City Desk

What A Drug Sentence Looks Like

Just before 3 p.m., Judge Harold Cushenberry Jr. sentences Dante Dickens. The judge had found him guilty of the PCP charge (aka holding a dipper while asleep at the wheel of an idling car on Alabama Avenue). Before the judge could issue his penalty, he had to hear from the prosecutor and defense attorney.

The prosecutor wanted jail time. Not serious jail time, but still. Ninety-days most of which would be suspended plus probation. Dickens was smoking PCP while in an idling car. People could have been hurt, the prosecutor argues. He was behind the wheel. He also has a history of charges including domestic violence, a child neglect/abuse charge, a gun charge from long ago. And old positive drug tests.

The defense attorney notes that Dickens has a job and has tested clean since getting this charge. He asks for probation. Then Dickens takes up his own boilerplate defense.

"I have improved a lot as far as the community and myself," Dickens says. "I do extra. I do things for the youth....I'm a human being."

Judge Cushenberry takes it all in and issues his sentence. There's no going back to judges' chambers. No consulting the great law books. The circumstances of the PCP charge may have been unusual but the actual nuts and bolts are not. It's still a possession charge.
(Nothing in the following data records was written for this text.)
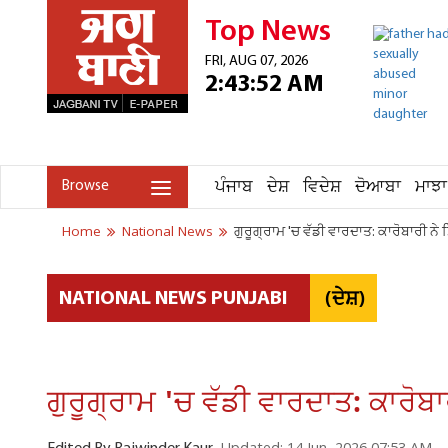
Top News
FRI, AUG 07, 2026
2:43:52 AM
ਪੰਜਾਬ
ਦੇਸ਼
ਵਿਦੇਸ਼
ਦੋਆਬਾ
ਮਾਝਾ
Browse
Home
National News
ਗੁਰੂਗ੍ਰਾਮ 'ਚ ਵੱਡੀ ਵਾਰਦਾਤ: ਕਾਰੋਬਾਰੀ ਨੇ 
(ਦੇਸ਼)
NATIONAL NEWS PUNJABI
ਗੁਰੂਗ੍ਰਾਮ 'ਚ ਵੱਡੀ ਵਾਰਦਾਤ: ਕਾਰੋਬਾ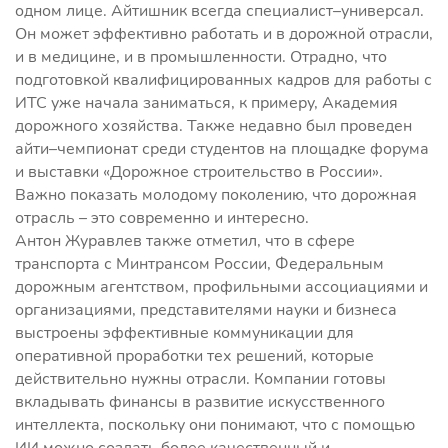
одном лице. Айтишник всегда специалист–универсал.
Он может эффективно работать и в дорожной отрасли,
и в медицине, и в промышленности. Отрадно, что
подготовкой квалифицированных кадров для работы с
ИТС уже начала заниматься, к примеру, Академия
дорожного хозяйства. Также недавно был проведен
айти–чемпионат среди студентов на площадке форума
и выставки «Дорожное строительство в России».
Важно показать молодому поколению, что дорожная
отрасль – это современно и интересно.
Антон Журавлев также отметил, что в сфере
транспорта с Минтрансом России, Федеральным
дорожным агентством, профильными ассоциациями и
организациями, представителями науки и бизнеса
выстроены эффективные коммуникации для
оперативной проработки тех решений, которые
действительно нужны отрасли. Компании готовы
вкладывать финансы в развитие искусственного
интеллекта, поскольку они понимают, что с помощью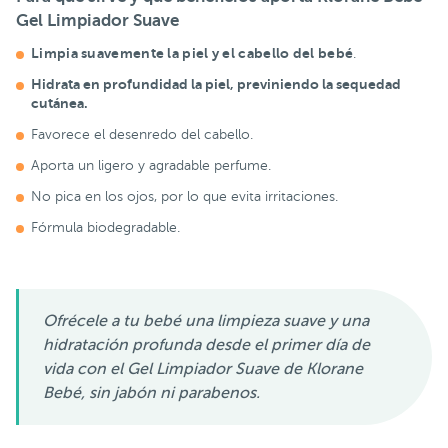
Gel Limpiador Suave
Limpia suavemente la piel y el cabello del bebé
.
Hidrata en profundidad la piel, previniendo la sequedad
cutánea.
Favorece el desenredo del cabello.
Aporta un ligero y agradable perfume.
No pica en los ojos, por lo que evita irritaciones.
Fórmula biodegradable.
Ofrécele a tu bebé una limpieza suave y una
hidratación profunda desde el primer día de
vida con el Gel Limpiador Suave de Klorane
Bebé, sin jabón ni parabenos.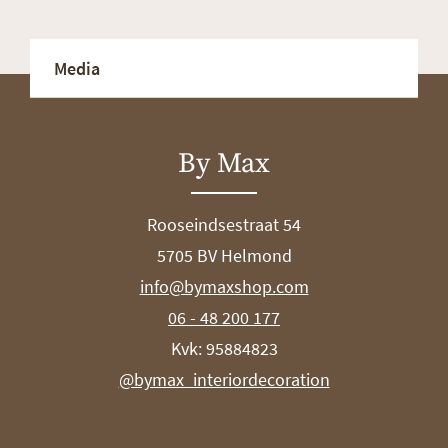
Media
By Max
Rooseindsestraat 54
5705 BV Helmond
info@bymaxshop.com
06 - 48 200 177
Kvk: 95884823
@bymax_interiordecoration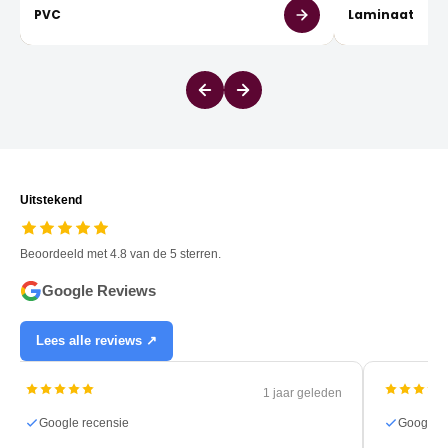
PVC
Laminaat
Uitstekend
Beoordeeld met 4.8 van de 5 sterren.
Google Reviews
Lees alle reviews ↗
1 jaar geleden
Google recensie
Google r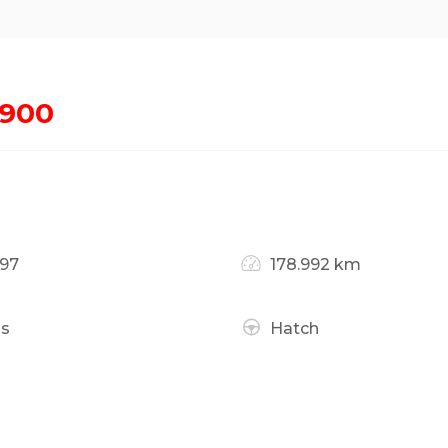
.900
997
178.992 km
as
Hatch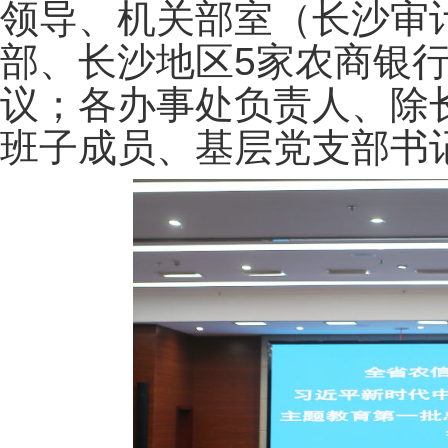
领导、机关部室（长沙审
部、长沙地区5家农商银
议；各办事处负责人、除
班子成员、基层党支部书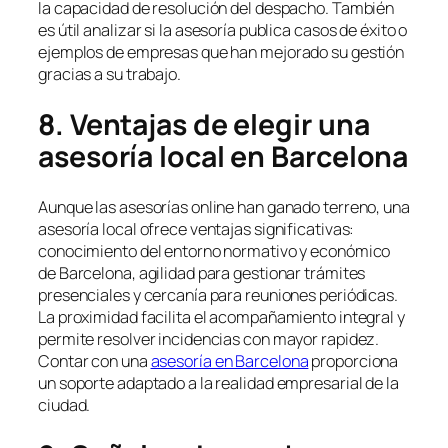
la capacidad de resolución del despacho. También
es útil analizar si la asesoría publica casos de éxito o
ejemplos de empresas que han mejorado su gestión
gracias a su trabajo.
8. Ventajas de elegir una
asesoría local en Barcelona
Aunque las asesorías online han ganado terreno, una
asesoría local ofrece ventajas significativas:
conocimiento del entorno normativo y económico
de Barcelona, agilidad para gestionar trámites
presenciales y cercanía para reuniones periódicas.
La proximidad facilita el acompañamiento integral y
permite resolver incidencias con mayor rapidez.
Contar con una
asesoría en Barcelona
proporciona
un soporte adaptado a la realidad empresarial de la
ciudad.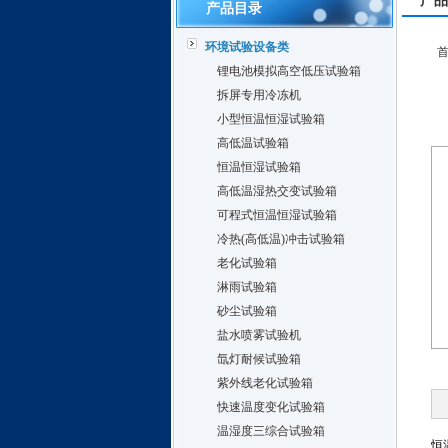
产品
产品目录
环境试验设备类
锂电池模拟高空低压试验箱
拆屏专用冷冻机
小型恒温恒湿试验箱
高低温试验箱
恒温恒湿试验箱
高低温湿热交变试验箱
可程式恒温恒湿试验箱
冷热(高低温)冲击试验箱
老化试验箱
淋雨试验箱
砂尘试验箱
盐水喷雾试验机
氙灯耐候试验箱
紫外线老化试验箱
快速温度变化试验箱
温湿度三综合试验箱
恒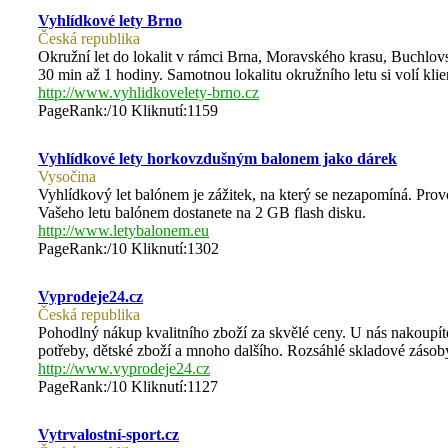
Vyhlídkové lety Brno
Česká republika
Okružní let do lokalit v rámci Brna, Moravského krasu, Buchlov
30 min až 1 hodiny. Samotnou lokalitu okružního letu si volí klie
http://www.vyhlidkovelety-brno.cz
PageRank:/10 Kliknutí:1159
Vyhlídkové lety horkovzdušným balonem jako dárek
Vysočina
Vyhlídkový let balónem je zážitek, na který se nezapomíná. Pr
Vašeho letu balónem dostanete na 2 GB flash disku.
http://www.letybalonem.eu
PageRank:/10 Kliknutí:1302
Vyprodeje24.cz
Česká republika
Pohodlný nákup kvalitního zboží za skvělé ceny. U nás nakoupít
potřeby, dětské zboží a mnoho dalšího. Rozsáhlé skladové zásoby
http://www.vyprodeje24.cz
PageRank:/10 Kliknutí:1127
Vytrvalostní-sport.cz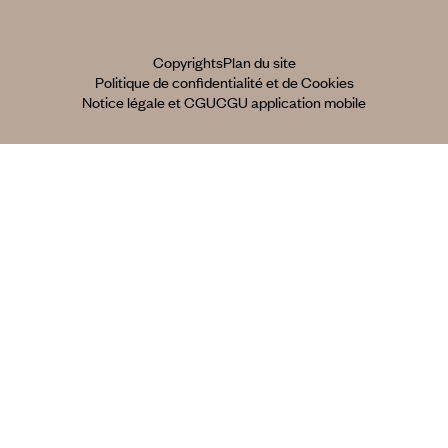
Copyrights
Plan du site
Politique de confidentialité et de Cookies
Notice légale et CGU
CGU application mobile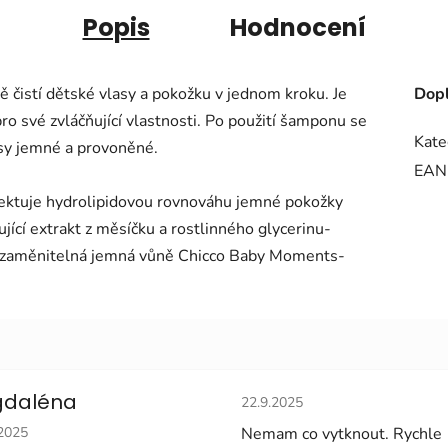
Popis
Hodnocení
ě čistí dětské vlasy a pokožku v jednom kroku. Je
Dopl
ro své zvláčňující vlastnosti. Po použití šamponu se
Kate
asy jemné a provoněné.
EAN
pektuje hydrolipidovou rovnováhu jemné pokožky
jící extrakt z měsíčku a rostlinného glycerinu-
ezaměnitelná jemná vůně Chicco Baby Moments-
Hodnocení obchodu je 5 z 5 
daléna
22.9.2025
cení obchodu je 5 z 5 hvězdiček.
.2025
Nemam co vytknout. Rychle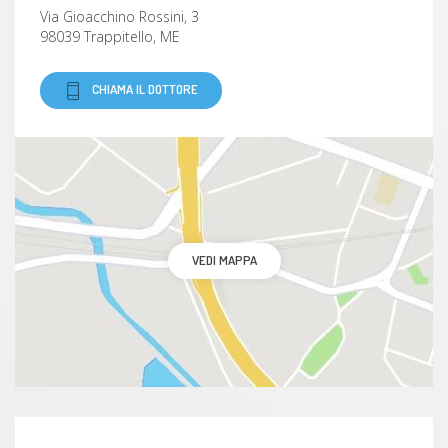
Via Gioacchino Rossini, 3
98039 Trappitello, ME
CHIAMA IL DOTTORE
VEDI MAPPA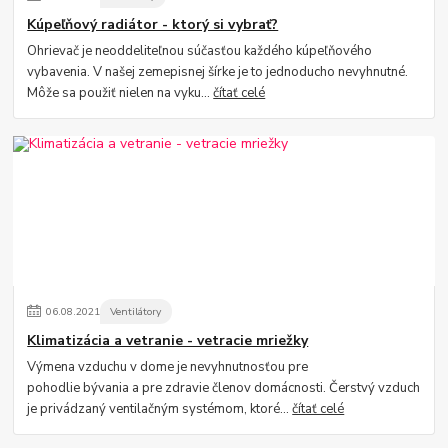
Kúpeľňový radiátor - ktorý si vybrať?
Ohrievač je neoddeliteľnou súčasťou každého kúpeľňového
vybavenia. V našej zemepisnej šírke je to jednoducho nevyhnutné.
Môže sa použiť nielen na vyku...
čítať celé
06
.
08
.
2021
Ventilátory
Klimatizácia a vetranie - vetracie mriežky
Výmena vzduchu v dome je nevyhnutnosťou pre
pohodlie bývania a pre zdravie členov domácnosti. Čerstvý vzduch
je privádzaný ventilačným systémom, ktoré...
čítať celé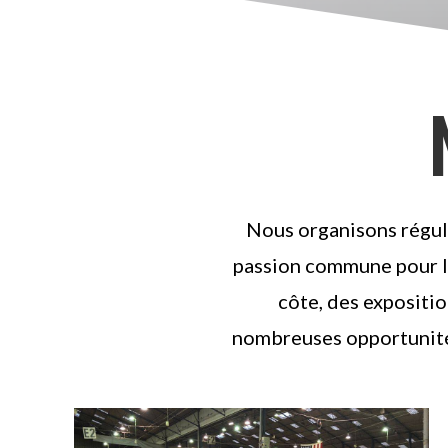
Nous organisons régu
passion commune pour le
côte, des expositi
nombreuses opportunités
It's simple and petty and heard-it-all-before stuff.

Cushenberry gives Dickens: one-year probation, 150-day suspended sentence, 50 hours of community service, and fines him $50 to be paid into the victims of crime fund.

Dickens gets a break.

While Dickens fills out paper work, the prosecutor goes and tells the officers who are waiting in a witness room. Officer Harris is pleased enough with the result. "I'm glad he's found guilty," Harris says. "Let's me know I did a good job."

Within a few minutes, Dickens walks out with a female friend. "I feel OK," he says. "It could have been worse."

Dickens still can't explain the dipper and why it was in his hand. "I don't know," he says. "They found it on me." Outside D.C. Superior Court's main entrance, Dickens pulls out a Newport ready to forget the whole damn day.

So what did he learn? "Stay in the house."